#### THE TASK
Starting with the first line, output the data exactly through to the end.

#### DATASET RECORDS
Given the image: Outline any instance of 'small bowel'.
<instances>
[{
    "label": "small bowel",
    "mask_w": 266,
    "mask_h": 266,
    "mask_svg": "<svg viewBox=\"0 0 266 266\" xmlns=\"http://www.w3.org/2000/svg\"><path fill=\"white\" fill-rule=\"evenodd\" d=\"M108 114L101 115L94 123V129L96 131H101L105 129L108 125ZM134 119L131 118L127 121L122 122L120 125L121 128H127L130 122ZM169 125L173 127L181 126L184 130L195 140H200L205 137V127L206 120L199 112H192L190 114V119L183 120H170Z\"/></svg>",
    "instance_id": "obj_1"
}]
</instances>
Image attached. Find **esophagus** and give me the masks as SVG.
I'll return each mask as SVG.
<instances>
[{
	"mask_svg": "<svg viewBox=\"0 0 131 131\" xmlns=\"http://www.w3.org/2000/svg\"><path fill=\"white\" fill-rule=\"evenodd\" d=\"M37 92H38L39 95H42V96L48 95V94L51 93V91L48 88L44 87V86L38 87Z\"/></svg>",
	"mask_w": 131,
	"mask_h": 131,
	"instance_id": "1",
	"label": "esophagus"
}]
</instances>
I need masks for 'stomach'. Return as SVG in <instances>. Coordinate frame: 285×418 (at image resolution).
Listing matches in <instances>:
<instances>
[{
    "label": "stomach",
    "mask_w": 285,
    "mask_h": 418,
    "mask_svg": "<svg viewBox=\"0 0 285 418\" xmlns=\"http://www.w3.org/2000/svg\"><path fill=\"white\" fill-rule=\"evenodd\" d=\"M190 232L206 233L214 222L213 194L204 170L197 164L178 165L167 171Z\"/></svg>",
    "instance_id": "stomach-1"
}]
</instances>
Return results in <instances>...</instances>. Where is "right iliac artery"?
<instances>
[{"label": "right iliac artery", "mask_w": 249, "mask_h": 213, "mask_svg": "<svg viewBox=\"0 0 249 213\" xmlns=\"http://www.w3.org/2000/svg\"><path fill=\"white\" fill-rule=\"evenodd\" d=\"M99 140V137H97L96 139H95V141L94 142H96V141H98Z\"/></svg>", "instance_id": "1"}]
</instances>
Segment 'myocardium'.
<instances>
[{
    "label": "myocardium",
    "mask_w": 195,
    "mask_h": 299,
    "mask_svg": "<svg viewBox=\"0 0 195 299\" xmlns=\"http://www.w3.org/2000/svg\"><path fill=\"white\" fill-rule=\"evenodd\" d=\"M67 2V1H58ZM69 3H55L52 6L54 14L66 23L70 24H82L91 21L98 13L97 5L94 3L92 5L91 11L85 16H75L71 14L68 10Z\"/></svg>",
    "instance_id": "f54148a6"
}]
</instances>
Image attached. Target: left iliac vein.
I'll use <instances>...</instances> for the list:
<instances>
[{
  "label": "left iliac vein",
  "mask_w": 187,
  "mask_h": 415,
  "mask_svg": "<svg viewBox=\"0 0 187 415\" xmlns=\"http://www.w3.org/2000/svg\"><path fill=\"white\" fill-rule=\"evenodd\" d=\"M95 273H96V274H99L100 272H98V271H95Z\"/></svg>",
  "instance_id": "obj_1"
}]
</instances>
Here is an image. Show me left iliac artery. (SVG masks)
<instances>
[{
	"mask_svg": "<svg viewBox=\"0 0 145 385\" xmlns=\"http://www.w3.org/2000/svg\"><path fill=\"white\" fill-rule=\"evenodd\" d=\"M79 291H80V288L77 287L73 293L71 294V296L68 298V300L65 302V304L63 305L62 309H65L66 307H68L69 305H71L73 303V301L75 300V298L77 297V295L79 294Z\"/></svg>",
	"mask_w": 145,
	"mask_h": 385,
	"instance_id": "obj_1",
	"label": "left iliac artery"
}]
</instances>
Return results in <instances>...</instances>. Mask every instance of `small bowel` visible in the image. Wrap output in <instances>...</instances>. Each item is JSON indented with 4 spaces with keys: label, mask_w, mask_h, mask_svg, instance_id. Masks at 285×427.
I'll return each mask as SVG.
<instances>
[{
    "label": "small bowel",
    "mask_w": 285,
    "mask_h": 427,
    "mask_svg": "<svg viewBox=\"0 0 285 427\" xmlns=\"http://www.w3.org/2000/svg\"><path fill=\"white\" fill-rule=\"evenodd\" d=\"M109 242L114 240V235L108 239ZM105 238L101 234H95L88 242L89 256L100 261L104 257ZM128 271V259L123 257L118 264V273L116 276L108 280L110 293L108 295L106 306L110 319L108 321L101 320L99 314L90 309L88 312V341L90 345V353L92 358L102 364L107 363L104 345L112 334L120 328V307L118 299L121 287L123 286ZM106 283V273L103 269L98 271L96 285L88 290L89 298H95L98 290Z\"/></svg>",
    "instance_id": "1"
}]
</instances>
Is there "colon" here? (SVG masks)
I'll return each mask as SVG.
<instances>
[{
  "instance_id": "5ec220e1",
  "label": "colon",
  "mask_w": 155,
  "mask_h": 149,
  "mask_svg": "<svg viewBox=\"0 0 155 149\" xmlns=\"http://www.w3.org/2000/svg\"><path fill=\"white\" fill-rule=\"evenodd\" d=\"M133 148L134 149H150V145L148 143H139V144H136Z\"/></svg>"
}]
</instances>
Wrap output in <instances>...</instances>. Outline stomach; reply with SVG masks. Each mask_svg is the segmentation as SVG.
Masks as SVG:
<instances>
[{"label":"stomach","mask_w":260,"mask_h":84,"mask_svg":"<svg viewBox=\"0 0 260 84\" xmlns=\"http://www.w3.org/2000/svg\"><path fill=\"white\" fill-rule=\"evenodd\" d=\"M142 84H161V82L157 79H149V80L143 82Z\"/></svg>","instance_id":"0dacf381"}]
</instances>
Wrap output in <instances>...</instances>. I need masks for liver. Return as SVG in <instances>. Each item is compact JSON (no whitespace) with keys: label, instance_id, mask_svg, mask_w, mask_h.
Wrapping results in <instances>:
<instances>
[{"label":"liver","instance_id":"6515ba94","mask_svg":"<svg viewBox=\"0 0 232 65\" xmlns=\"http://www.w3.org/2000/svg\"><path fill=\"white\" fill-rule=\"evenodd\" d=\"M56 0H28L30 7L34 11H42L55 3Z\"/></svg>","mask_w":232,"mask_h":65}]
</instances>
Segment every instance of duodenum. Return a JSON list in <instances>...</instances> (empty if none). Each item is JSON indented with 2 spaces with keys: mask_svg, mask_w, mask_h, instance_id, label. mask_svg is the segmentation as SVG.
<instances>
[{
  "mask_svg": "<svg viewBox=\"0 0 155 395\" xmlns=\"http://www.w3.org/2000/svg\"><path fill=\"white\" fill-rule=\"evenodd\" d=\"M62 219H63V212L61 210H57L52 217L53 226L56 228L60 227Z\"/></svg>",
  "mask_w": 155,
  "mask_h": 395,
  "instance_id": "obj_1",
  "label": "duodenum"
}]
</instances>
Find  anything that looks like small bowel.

#### ANSWER
Given the image: Outline any instance of 'small bowel'.
<instances>
[{
    "label": "small bowel",
    "mask_w": 266,
    "mask_h": 266,
    "mask_svg": "<svg viewBox=\"0 0 266 266\" xmlns=\"http://www.w3.org/2000/svg\"><path fill=\"white\" fill-rule=\"evenodd\" d=\"M108 114L101 115L94 123V129L96 131H101L105 129L108 125ZM134 119L131 118L127 121L122 122L120 125L121 128H127L130 122ZM169 125L173 127L181 126L184 130L195 140H200L205 137V127L206 120L199 112H192L190 114V119L183 120H170Z\"/></svg>",
    "instance_id": "obj_1"
}]
</instances>
Image attached. Find **esophagus** and give me the masks as SVG.
I'll return each mask as SVG.
<instances>
[{
	"mask_svg": "<svg viewBox=\"0 0 131 131\" xmlns=\"http://www.w3.org/2000/svg\"><path fill=\"white\" fill-rule=\"evenodd\" d=\"M37 92H38L39 95H42V96L48 95V94L51 93V91L48 88L44 87V86L38 87Z\"/></svg>",
	"mask_w": 131,
	"mask_h": 131,
	"instance_id": "1",
	"label": "esophagus"
}]
</instances>
I need masks for 'stomach'. Return as SVG in <instances>. Coordinate frame: 285×418 (at image resolution).
Listing matches in <instances>:
<instances>
[{
    "label": "stomach",
    "mask_w": 285,
    "mask_h": 418,
    "mask_svg": "<svg viewBox=\"0 0 285 418\" xmlns=\"http://www.w3.org/2000/svg\"><path fill=\"white\" fill-rule=\"evenodd\" d=\"M190 232L206 233L214 222L213 194L204 170L197 164L178 165L167 171Z\"/></svg>",
    "instance_id": "stomach-1"
}]
</instances>
Return results in <instances>...</instances>. Where is "right iliac artery"?
<instances>
[{"label": "right iliac artery", "mask_w": 249, "mask_h": 213, "mask_svg": "<svg viewBox=\"0 0 249 213\" xmlns=\"http://www.w3.org/2000/svg\"><path fill=\"white\" fill-rule=\"evenodd\" d=\"M99 140V137H97L96 139H95V141L94 142H96V141H98Z\"/></svg>", "instance_id": "1"}]
</instances>
Segment 'myocardium'.
<instances>
[{
    "label": "myocardium",
    "mask_w": 195,
    "mask_h": 299,
    "mask_svg": "<svg viewBox=\"0 0 195 299\" xmlns=\"http://www.w3.org/2000/svg\"><path fill=\"white\" fill-rule=\"evenodd\" d=\"M67 2V1H58ZM69 3H55L52 6L54 14L66 23L70 24H82L91 21L98 13L97 5L94 3L92 5L91 11L85 16H75L71 14L68 10Z\"/></svg>",
    "instance_id": "f54148a6"
}]
</instances>
Image attached. Target: left iliac vein.
I'll use <instances>...</instances> for the list:
<instances>
[{
  "label": "left iliac vein",
  "mask_w": 187,
  "mask_h": 415,
  "mask_svg": "<svg viewBox=\"0 0 187 415\" xmlns=\"http://www.w3.org/2000/svg\"><path fill=\"white\" fill-rule=\"evenodd\" d=\"M95 273H96V274H99L100 272H98V271H95Z\"/></svg>",
  "instance_id": "obj_1"
}]
</instances>
Here is an image. Show me left iliac artery. (SVG masks)
<instances>
[{
	"mask_svg": "<svg viewBox=\"0 0 145 385\" xmlns=\"http://www.w3.org/2000/svg\"><path fill=\"white\" fill-rule=\"evenodd\" d=\"M79 291H80V288L77 287L73 293L71 294V296L68 298V300L65 302V304L63 305L62 309H65L66 307H68L69 305H71L73 303V301L75 300V298L77 297V295L79 294Z\"/></svg>",
	"mask_w": 145,
	"mask_h": 385,
	"instance_id": "obj_1",
	"label": "left iliac artery"
}]
</instances>
Return results in <instances>...</instances>. Mask every instance of `small bowel` visible in the image. Wrap output in <instances>...</instances>. Each item is JSON indented with 4 spaces with keys: label, mask_w, mask_h, mask_svg, instance_id. Masks at 285×427.
I'll return each mask as SVG.
<instances>
[{
    "label": "small bowel",
    "mask_w": 285,
    "mask_h": 427,
    "mask_svg": "<svg viewBox=\"0 0 285 427\" xmlns=\"http://www.w3.org/2000/svg\"><path fill=\"white\" fill-rule=\"evenodd\" d=\"M109 242L114 240V235L108 239ZM105 238L101 234H95L88 242L89 256L100 261L104 257ZM128 271V259L123 257L118 264V273L116 276L108 280L110 293L108 295L106 306L110 319L108 321L101 320L99 314L90 309L88 312V341L90 345V353L92 358L102 364L107 363L104 345L112 334L120 328V307L118 299L121 287L123 286ZM106 283V273L103 269L98 271L96 285L88 290L89 298H95L98 290Z\"/></svg>",
    "instance_id": "1"
}]
</instances>
Is there "colon" here? (SVG masks)
I'll return each mask as SVG.
<instances>
[{
  "instance_id": "5ec220e1",
  "label": "colon",
  "mask_w": 155,
  "mask_h": 149,
  "mask_svg": "<svg viewBox=\"0 0 155 149\" xmlns=\"http://www.w3.org/2000/svg\"><path fill=\"white\" fill-rule=\"evenodd\" d=\"M133 148L134 149H150V145L148 143H139V144H136Z\"/></svg>"
}]
</instances>
Wrap output in <instances>...</instances>. Outline stomach; reply with SVG masks. Each mask_svg is the segmentation as SVG.
Masks as SVG:
<instances>
[{"label":"stomach","mask_w":260,"mask_h":84,"mask_svg":"<svg viewBox=\"0 0 260 84\" xmlns=\"http://www.w3.org/2000/svg\"><path fill=\"white\" fill-rule=\"evenodd\" d=\"M142 84H161V82L157 79H149V80L143 82Z\"/></svg>","instance_id":"0dacf381"}]
</instances>
Wrap output in <instances>...</instances>. I need masks for liver. Return as SVG in <instances>. Each item is compact JSON (no whitespace) with keys: label, instance_id, mask_svg, mask_w, mask_h.
Wrapping results in <instances>:
<instances>
[{"label":"liver","instance_id":"6515ba94","mask_svg":"<svg viewBox=\"0 0 232 65\" xmlns=\"http://www.w3.org/2000/svg\"><path fill=\"white\" fill-rule=\"evenodd\" d=\"M56 0H28L30 7L34 11H42L55 3Z\"/></svg>","mask_w":232,"mask_h":65}]
</instances>
Segment every instance of duodenum. Return a JSON list in <instances>...</instances> (empty if none). Each item is JSON indented with 2 spaces with keys: mask_svg, mask_w, mask_h, instance_id, label. mask_svg is the segmentation as SVG.
<instances>
[{
  "mask_svg": "<svg viewBox=\"0 0 155 395\" xmlns=\"http://www.w3.org/2000/svg\"><path fill=\"white\" fill-rule=\"evenodd\" d=\"M62 219H63V212L61 210H57L52 217L53 226L56 228L60 227Z\"/></svg>",
  "mask_w": 155,
  "mask_h": 395,
  "instance_id": "obj_1",
  "label": "duodenum"
}]
</instances>
Find  anything that looks like small bowel.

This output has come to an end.